Nature Reviews Microbiology 11, 150 (March 2013) | doi:10.1038/nrmicro2979
GENOME WATCHSherlock Genomes — viral investigator
This month's Genome Watch highlights how deep sequencing technologies have vastly reduced the time and prior knowledge needed to generate viral genomes.
Deep sequencing technologies and state-of-the-art bioinformatics techniques have revolutionized the way that RNA viruses, a notoriously variable group of pathogens, can be identified and characterized. Traditionally, specific information about the viral genome was required to design primers for the reverse transcription and amplification of viral RNA prior to sequencing. In addition, a reference genome was often used to assemble short read sequences into a complete genome. However, recent methodological advances have negated some of these prerequisites.
Gall et al.1 developed a method to generate full genomes of HIV-1. They designed a 'pan-HIV-1' reverse transcription PCR primer set, based on sequences available in the Los Alamos HIV Sequence Database, that could give rise to four overlapping amplicons from any HIV-1 virus. The addition of multiplex identifier (MID) adaptors (tags that enable the source of each read to be identified) meant that many samples could be sequenced simultaneously on deep sequencing platforms. By using de novo assembly of short reads, the authors showed that this method could generate full genomes for viruses within all four major HIV-1 genetic groups. This shows the potential of deep sequencing for high-throughput studies involving HIV-1 genomes with a broad range of sequence diversity.
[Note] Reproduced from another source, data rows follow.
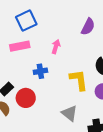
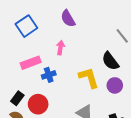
purple semicircle: (88, 27) -> (68, 19), moved, turned 132
pink rectangle: (20, 46) -> (31, 63), moved

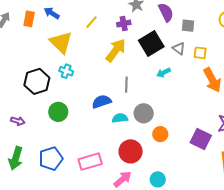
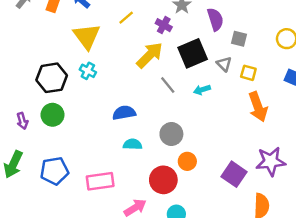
purple cross: (124, 24) -> (164, 25), turned 32
gray line: (126, 85) -> (168, 85), moved, turned -49
green circle: (58, 112) -> (53, 115), moved
cyan semicircle: (120, 118) -> (133, 144), moved
purple arrow: (18, 121) -> (22, 121), turned 48
red circle: (131, 151) -> (163, 180), moved

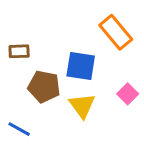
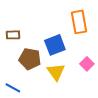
orange rectangle: (116, 32) -> (79, 22), turned 30
blue square: (81, 66) -> (55, 45), turned -30

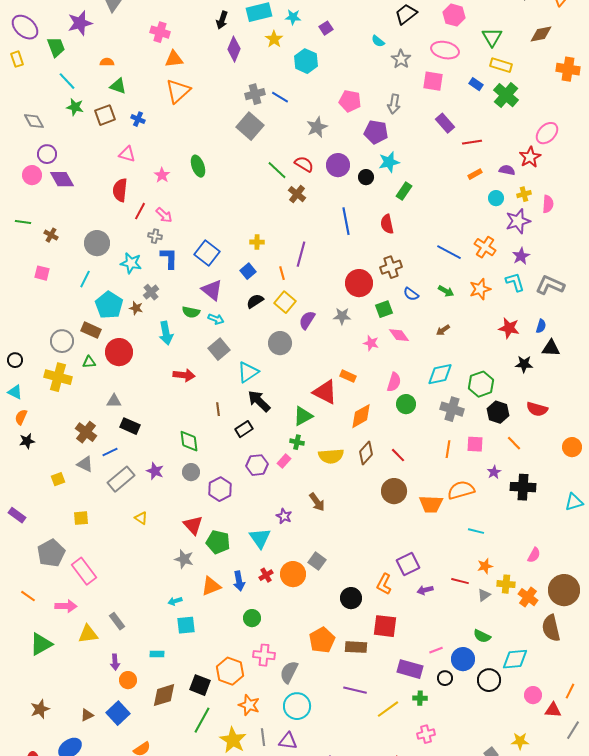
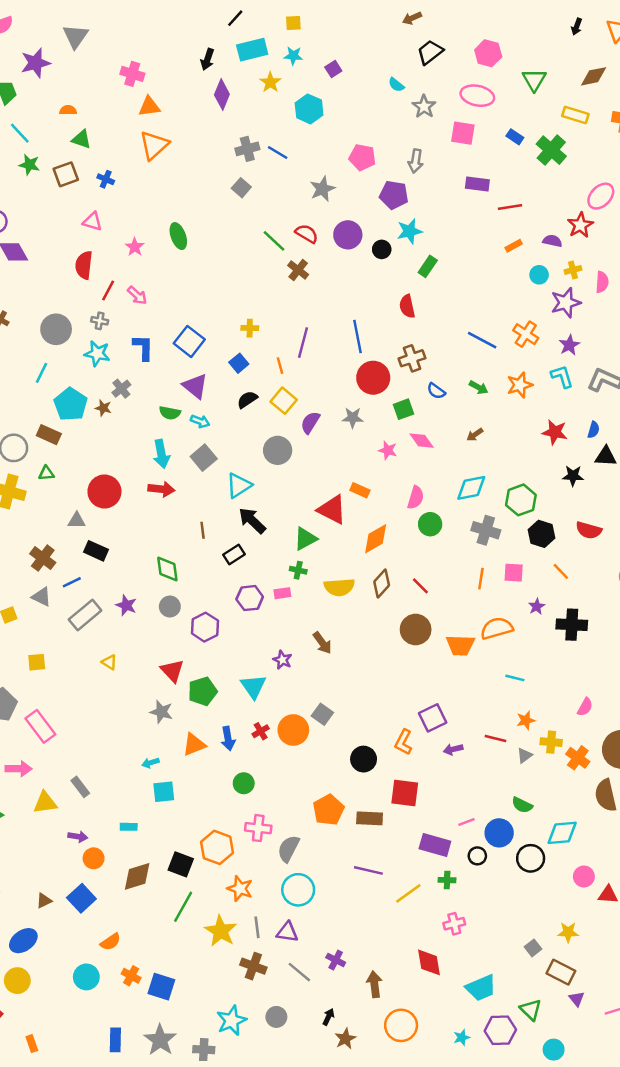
yellow rectangle: (501, 65) -> (575, 115), moved
purple rectangle: (445, 123) -> (477, 184), turned -42
gray square: (250, 126) -> (241, 188), size x0.6
blue line: (346, 221) -> (357, 337), moved
gray cross: (155, 236) -> (100, 321), moved
cyan arrow: (166, 333) -> (161, 454), moved
red circle: (119, 352) -> (104, 492), moved
pink rectangle: (284, 461) -> (282, 593), turned 40
green pentagon: (218, 542) -> (203, 691), turned -30
purple arrow: (115, 662) -> (78, 837), turned -77

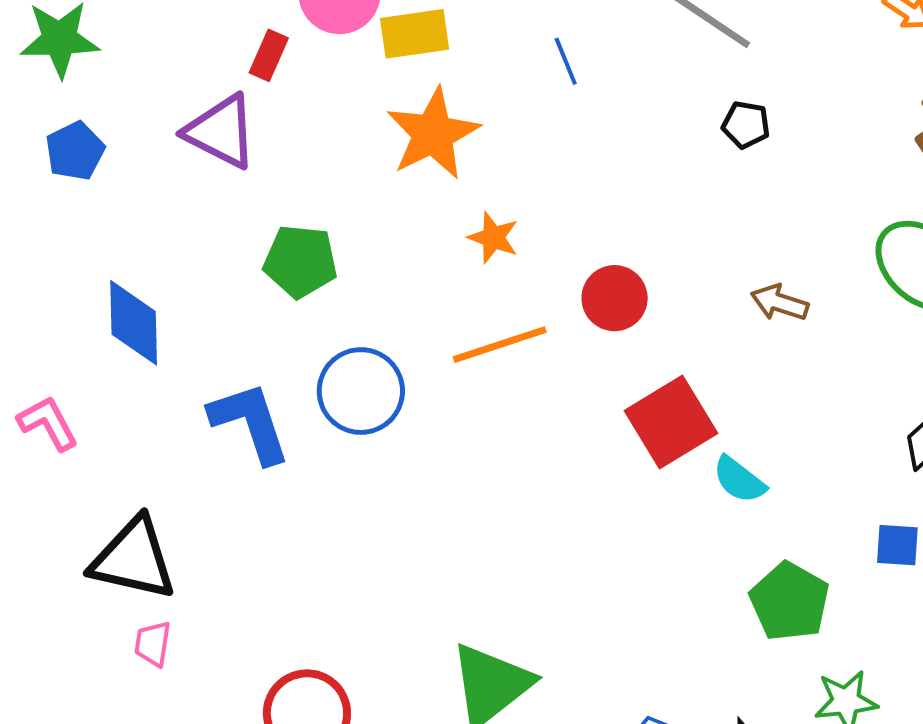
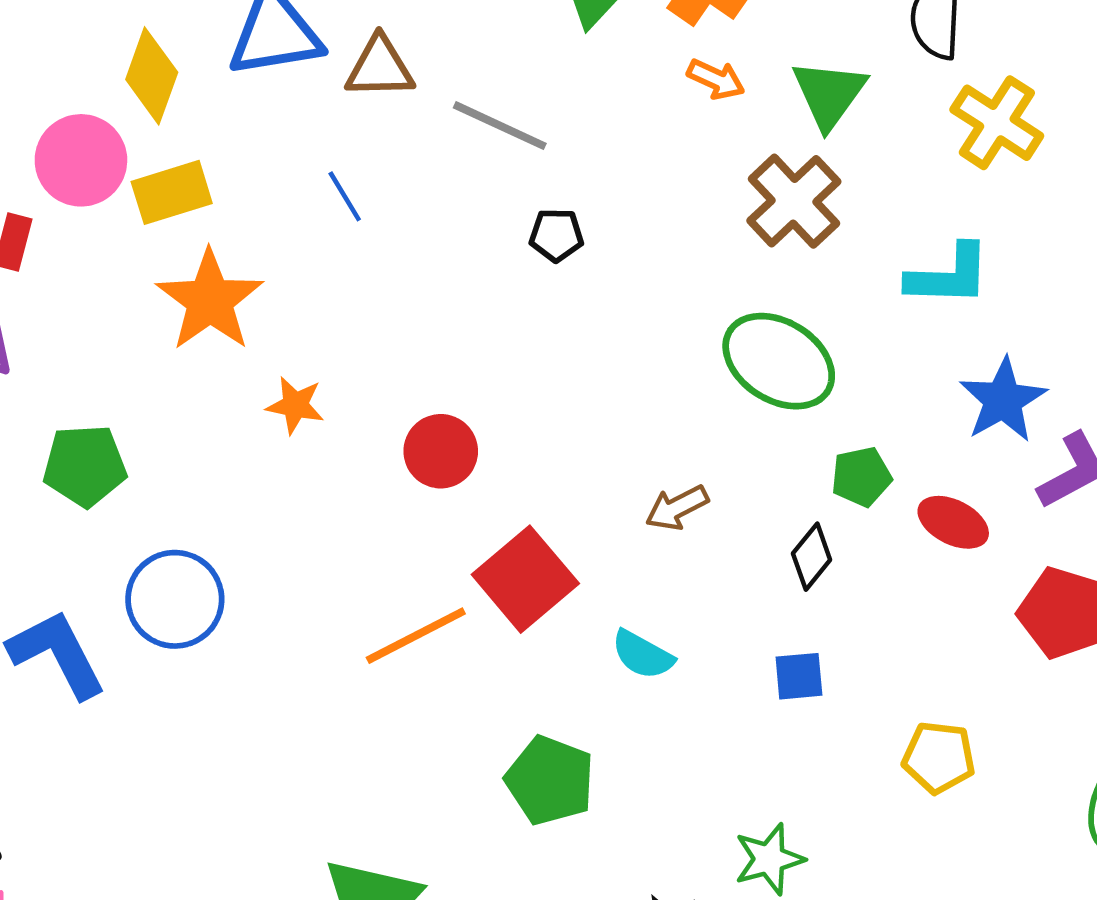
brown arrow: (780, 303) -> (677, 508), moved, turned -36
orange line: (500, 345) -> (416, 636), moved
cyan semicircle: (739, 480) -> (643, 655), moved
green pentagon: (790, 602) -> (550, 780), moved

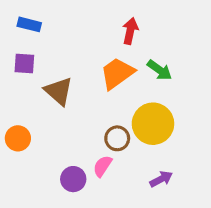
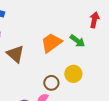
red arrow: (130, 31) -> (94, 20), moved
yellow circle: (153, 124) -> (73, 74), size x0.7

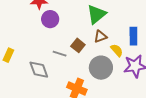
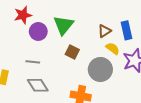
green triangle: (96, 14) -> (63, 25), moved
brown triangle: (100, 36) -> (104, 31), moved
gray line: (60, 54) -> (33, 62), moved

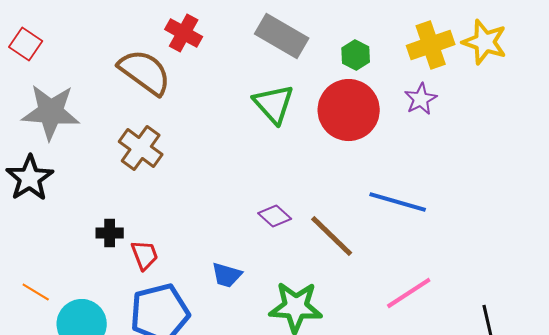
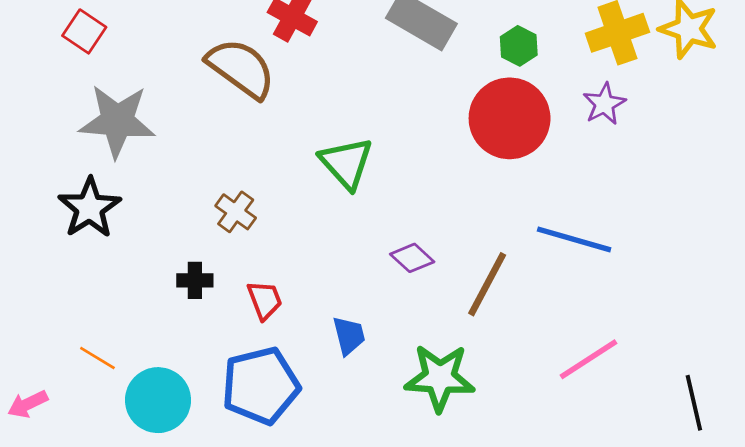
green triangle: (274, 104) -> (346, 163), moved
brown cross: (141, 148) -> (236, 212), moved, size x0.7
brown line: (332, 236) -> (487, 284), turned 74
red trapezoid: (145, 255) -> (265, 300), moved
blue trapezoid: (227, 275) -> (349, 336), turned -120

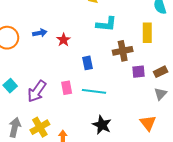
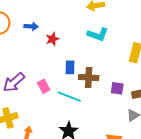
brown cross: (123, 51) -> (89, 77), moved
pink rectangle: (67, 88) -> (44, 86), turned -32

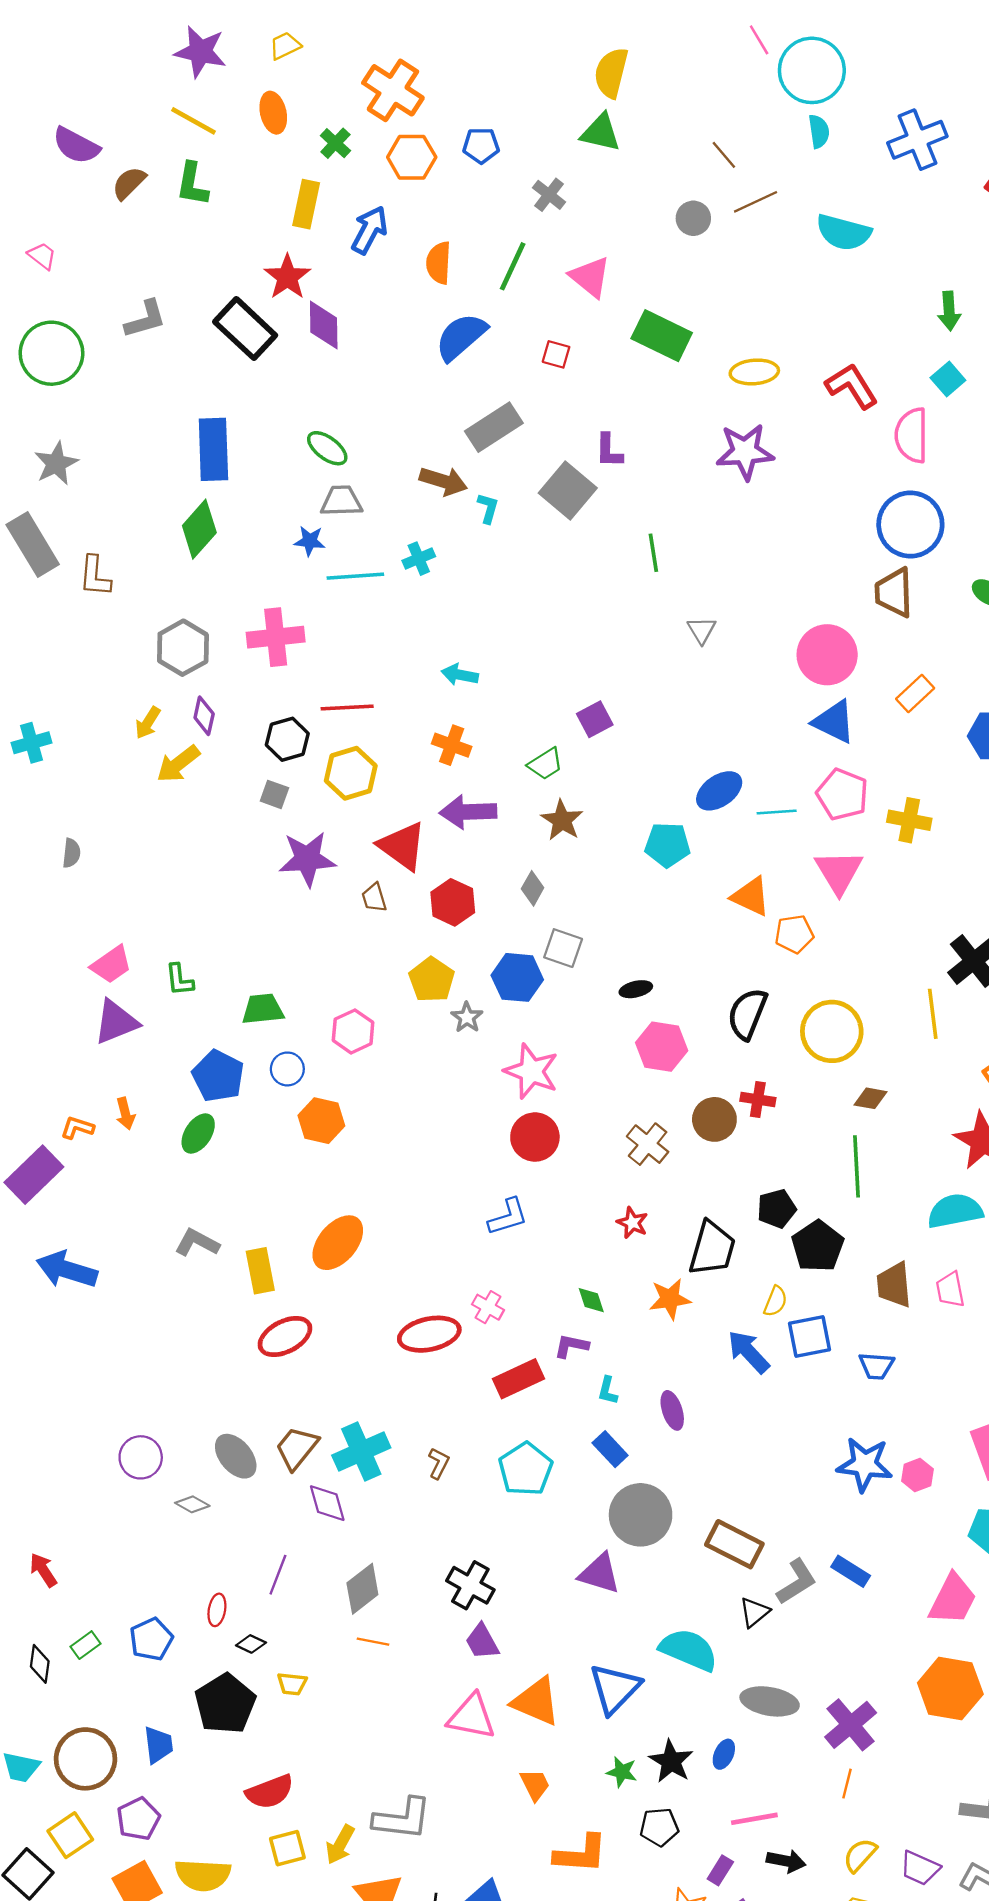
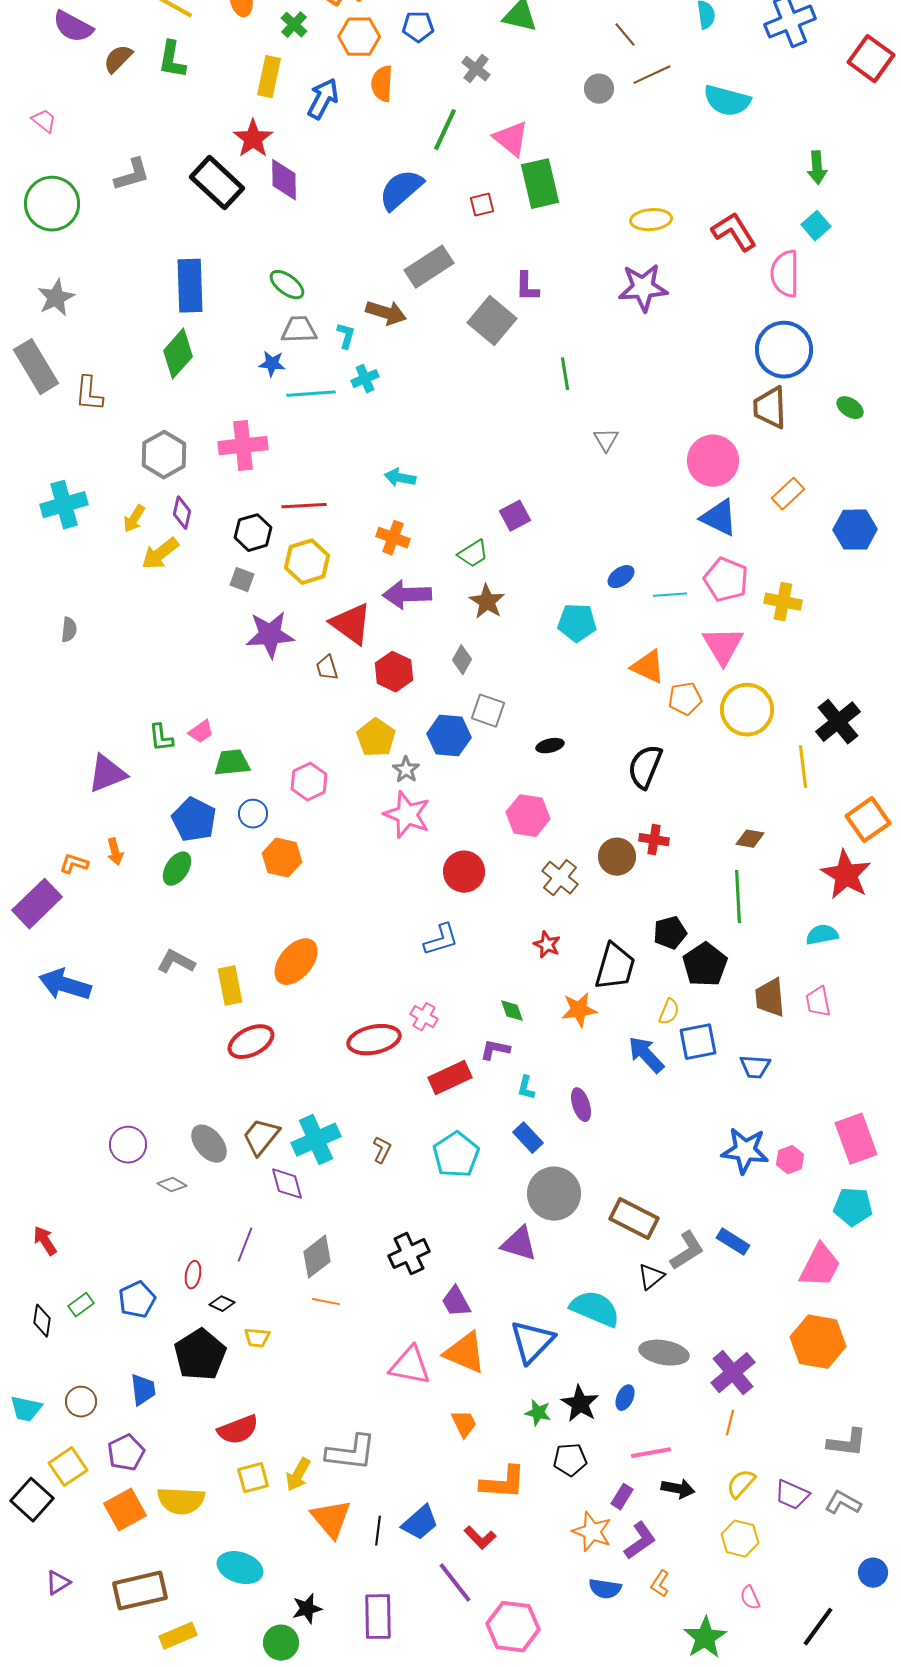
orange semicircle: (439, 263) -> (382, 84), moved
green rectangle: (662, 336) -> (540, 184), moved, turned 51
red square: (556, 354) -> (482, 205), turned -30
cyan L-shape: (488, 508) -> (346, 336), moved
cyan cross: (32, 743) -> (64, 505), moved, size x1.4
blue ellipse: (719, 791) -> (621, 577), size x0.7
pink trapezoid: (111, 965) -> (201, 732), moved, size x0.7
yellow circle: (832, 1031) -> (747, 710), moved
pink hexagon: (662, 1047) -> (528, 816), moved
pink star: (531, 1071) -> (407, 815), moved
cyan semicircle: (955, 1211) -> (822, 935), size x0.7
black cross: (470, 1585) -> (409, 1254), turned 36
purple trapezoid: (482, 1642) -> (456, 1302), moved
brown circle: (86, 1759) -> (81, 1402), size x0.6

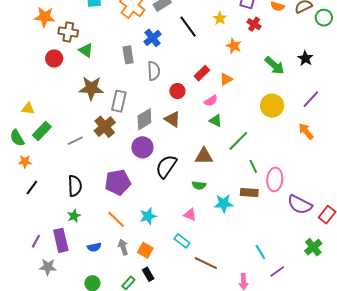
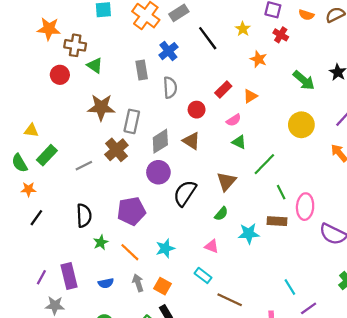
brown triangle: (204, 156) -> (226, 181), turned -48
green semicircle: (199, 185) -> (221, 214), turned -56
green star: (74, 216) -> (101, 242), moved

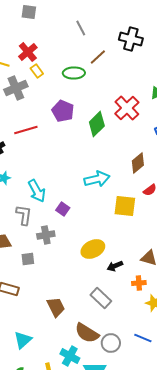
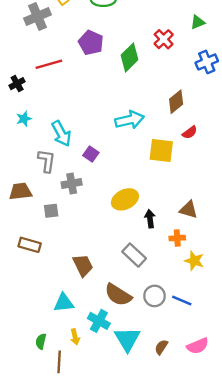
red cross: (127, 108) -> (164, 39), size x0.7
black arrow: (115, 266) -> (150, 219), turned 105
cyan triangle: (23, 340) -> (64, 303), moved, turned 36
gray circle: (111, 343) -> (154, 296), moved

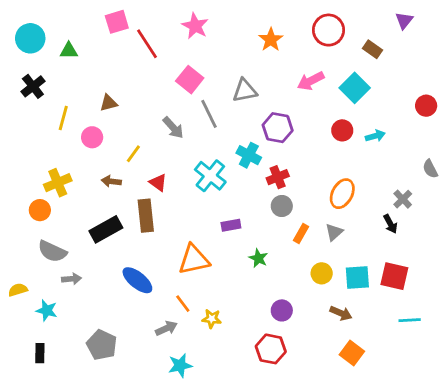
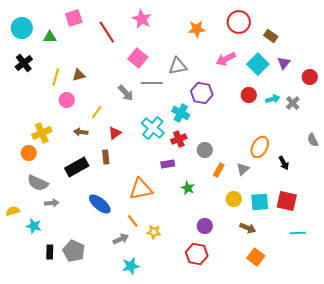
purple triangle: (404, 20) -> (284, 63), moved
pink square: (117, 22) -> (74, 18), moved
orange star: (271, 40) -> (197, 29), turned 30
gray line: (209, 114) -> (152, 83), turned -65
yellow line: (63, 118) -> (56, 77), moved
gray semicircle: (430, 169) -> (313, 140), moved
red cross: (278, 177) -> (179, 139), moved
red triangle: (158, 183) -> (115, 133), turned 48
orange ellipse: (342, 194) -> (260, 147), moved
gray cross: (403, 199) -> (293, 103), moved
brown rectangle: (146, 216) -> (106, 157), size x0.6
black rectangle: (40, 353) -> (50, 252), moved

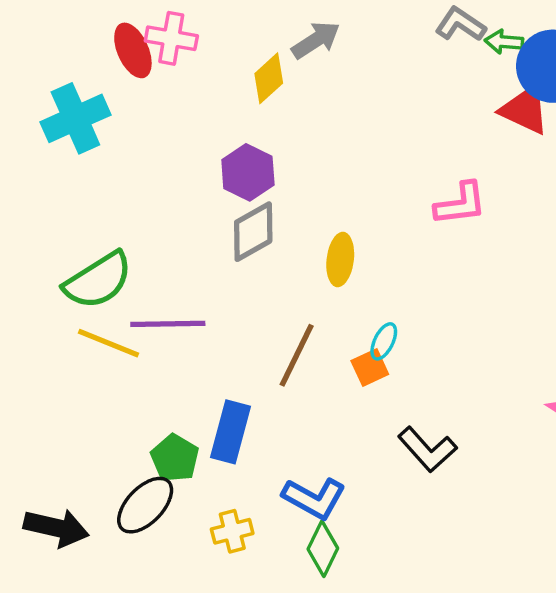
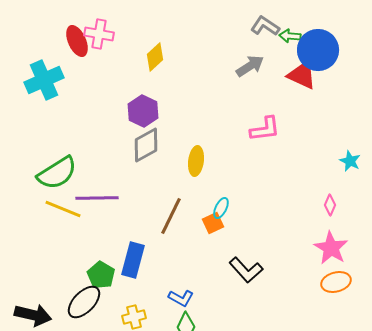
gray arrow: (316, 40) -> (250, 66), moved
blue L-shape: (314, 498) -> (181, 298), size x0.7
The high mutation rate of HIV-1 means that an infected individual can be host to many viral genome variants. Some of these can confer drug resistance, which in HIV-1 can involve mutations in different genes along the whole genome. The protocol described above offers a read depth that would allow the detection of low-frequency genotypes, facilitating the analysis of rare mutations associated with drug resistance, unlike capillary sequencing, which offers low read coverage.
Even when almost nothing is known about the agent of a viral infection, deep sequencing technologies can identify a pathogen and produce the full genome, fast. In 2012, a Saudi Arabian patient was admitted to hospital suffering from acute severe pneumonia of unknown cause. Preliminary diagnostics indicated that he was infected by a coronavirus (CoV), a single-stranded RNA virus that can infect many species, with bats being an important zoonotic reservoir. Six CoV species have been detected in humans, although only one was known to cause severe disease: severe acute respiratory syndrome (SARS)-CoV.